• **Problem details**
Extract all lines from the data beneath that include the word "categoria".

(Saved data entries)
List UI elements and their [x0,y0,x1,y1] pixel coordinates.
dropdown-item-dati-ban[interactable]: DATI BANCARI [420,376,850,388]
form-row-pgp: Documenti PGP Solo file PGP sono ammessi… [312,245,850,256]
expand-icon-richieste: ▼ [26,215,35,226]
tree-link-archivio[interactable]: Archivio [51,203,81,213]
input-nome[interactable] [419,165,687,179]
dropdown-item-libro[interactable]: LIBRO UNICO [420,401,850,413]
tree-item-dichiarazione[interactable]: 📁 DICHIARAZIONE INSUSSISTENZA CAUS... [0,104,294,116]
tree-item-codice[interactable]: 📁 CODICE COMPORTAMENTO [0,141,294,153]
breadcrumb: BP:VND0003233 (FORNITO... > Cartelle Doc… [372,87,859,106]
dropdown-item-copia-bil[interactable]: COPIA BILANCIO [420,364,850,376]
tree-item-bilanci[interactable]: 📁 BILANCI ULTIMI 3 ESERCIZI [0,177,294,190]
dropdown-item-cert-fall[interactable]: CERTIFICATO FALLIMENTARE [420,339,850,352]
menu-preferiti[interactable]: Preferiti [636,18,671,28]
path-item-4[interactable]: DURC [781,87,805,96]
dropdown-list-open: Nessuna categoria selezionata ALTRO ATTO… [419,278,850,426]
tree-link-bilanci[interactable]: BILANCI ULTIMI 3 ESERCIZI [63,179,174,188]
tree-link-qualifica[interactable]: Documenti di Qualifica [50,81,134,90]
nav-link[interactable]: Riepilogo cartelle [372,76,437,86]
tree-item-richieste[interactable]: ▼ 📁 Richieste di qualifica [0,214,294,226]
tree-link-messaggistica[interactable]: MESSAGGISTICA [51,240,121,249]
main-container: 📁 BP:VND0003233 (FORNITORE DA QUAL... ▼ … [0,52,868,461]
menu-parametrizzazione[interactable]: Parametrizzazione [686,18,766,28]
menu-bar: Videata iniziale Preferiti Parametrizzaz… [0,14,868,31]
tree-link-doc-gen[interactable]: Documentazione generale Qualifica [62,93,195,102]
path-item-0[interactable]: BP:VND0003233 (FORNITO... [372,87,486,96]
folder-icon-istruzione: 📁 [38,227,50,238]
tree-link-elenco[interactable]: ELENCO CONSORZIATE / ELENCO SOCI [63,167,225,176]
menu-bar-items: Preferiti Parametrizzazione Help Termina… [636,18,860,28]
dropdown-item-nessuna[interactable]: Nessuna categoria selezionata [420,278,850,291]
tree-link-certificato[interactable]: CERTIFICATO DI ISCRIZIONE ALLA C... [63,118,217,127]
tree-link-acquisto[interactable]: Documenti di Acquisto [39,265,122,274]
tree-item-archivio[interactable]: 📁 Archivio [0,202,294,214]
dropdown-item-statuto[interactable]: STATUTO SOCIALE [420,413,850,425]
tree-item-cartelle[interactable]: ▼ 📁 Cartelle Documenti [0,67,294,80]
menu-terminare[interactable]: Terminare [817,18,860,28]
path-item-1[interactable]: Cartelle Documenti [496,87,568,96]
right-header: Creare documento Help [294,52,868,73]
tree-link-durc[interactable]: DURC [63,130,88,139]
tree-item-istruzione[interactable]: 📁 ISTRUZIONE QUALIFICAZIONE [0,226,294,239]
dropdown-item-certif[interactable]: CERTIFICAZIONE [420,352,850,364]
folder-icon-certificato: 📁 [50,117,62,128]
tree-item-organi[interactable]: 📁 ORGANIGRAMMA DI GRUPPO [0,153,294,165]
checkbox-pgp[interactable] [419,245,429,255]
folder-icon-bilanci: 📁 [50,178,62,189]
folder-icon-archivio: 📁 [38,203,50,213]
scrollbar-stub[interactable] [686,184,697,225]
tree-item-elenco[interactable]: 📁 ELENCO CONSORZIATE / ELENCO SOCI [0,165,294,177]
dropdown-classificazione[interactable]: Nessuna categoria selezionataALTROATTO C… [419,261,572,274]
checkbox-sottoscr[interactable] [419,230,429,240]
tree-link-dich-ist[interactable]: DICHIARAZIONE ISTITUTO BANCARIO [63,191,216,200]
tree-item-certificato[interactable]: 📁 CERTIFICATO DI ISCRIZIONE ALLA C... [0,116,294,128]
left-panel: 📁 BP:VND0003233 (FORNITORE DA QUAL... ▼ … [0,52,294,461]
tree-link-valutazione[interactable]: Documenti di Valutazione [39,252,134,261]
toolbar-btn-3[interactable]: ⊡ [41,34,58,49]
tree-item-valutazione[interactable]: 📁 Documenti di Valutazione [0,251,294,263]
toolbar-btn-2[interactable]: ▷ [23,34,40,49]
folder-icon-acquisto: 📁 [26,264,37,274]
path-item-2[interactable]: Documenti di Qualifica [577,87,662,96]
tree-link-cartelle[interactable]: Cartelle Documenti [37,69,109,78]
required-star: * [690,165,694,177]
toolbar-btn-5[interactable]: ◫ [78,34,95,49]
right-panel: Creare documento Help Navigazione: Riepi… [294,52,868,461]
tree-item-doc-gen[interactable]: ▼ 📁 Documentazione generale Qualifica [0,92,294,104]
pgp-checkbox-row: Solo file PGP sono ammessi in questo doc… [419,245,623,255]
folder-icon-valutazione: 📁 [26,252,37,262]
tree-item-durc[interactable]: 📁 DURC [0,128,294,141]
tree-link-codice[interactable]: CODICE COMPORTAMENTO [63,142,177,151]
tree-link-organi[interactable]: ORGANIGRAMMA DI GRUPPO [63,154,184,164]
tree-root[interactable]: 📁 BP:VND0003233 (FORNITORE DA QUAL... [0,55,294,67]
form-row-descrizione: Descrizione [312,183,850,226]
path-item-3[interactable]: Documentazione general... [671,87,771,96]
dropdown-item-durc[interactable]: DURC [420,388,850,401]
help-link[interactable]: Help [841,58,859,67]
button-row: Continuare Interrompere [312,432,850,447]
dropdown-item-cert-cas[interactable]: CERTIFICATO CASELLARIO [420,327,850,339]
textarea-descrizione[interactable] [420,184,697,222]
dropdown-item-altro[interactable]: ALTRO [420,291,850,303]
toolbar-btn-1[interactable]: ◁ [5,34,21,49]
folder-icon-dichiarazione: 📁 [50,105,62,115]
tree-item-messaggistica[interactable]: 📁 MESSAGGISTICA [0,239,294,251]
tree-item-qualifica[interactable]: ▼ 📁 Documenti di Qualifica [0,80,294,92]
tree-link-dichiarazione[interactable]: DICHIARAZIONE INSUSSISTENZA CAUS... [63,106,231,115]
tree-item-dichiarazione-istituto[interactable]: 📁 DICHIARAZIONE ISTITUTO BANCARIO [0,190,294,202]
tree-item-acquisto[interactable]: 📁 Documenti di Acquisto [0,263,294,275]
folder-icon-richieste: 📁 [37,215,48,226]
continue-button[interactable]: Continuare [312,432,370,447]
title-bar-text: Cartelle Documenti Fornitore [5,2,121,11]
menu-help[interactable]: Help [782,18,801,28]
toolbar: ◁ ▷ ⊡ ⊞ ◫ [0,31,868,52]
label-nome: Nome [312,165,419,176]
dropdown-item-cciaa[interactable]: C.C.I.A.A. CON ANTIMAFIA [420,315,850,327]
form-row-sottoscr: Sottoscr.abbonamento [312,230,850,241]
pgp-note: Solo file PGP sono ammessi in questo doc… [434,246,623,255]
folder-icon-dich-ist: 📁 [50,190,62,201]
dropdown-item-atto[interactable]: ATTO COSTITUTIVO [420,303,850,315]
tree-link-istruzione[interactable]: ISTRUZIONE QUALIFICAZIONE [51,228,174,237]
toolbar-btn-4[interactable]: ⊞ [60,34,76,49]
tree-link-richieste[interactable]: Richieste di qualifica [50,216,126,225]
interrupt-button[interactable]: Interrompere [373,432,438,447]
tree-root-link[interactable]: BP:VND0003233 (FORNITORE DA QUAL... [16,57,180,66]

• **The completed task**
dropdown-list-open: Nessuna categoria selezionata ALTRO ATTO… [419,278,850,426]
dropdown-item-nessuna[interactable]: Nessuna categoria selezionata [420,278,850,291]
dropdown-classificazione[interactable]: Nessuna categoria selezionataALTROATTO C… [419,261,572,274]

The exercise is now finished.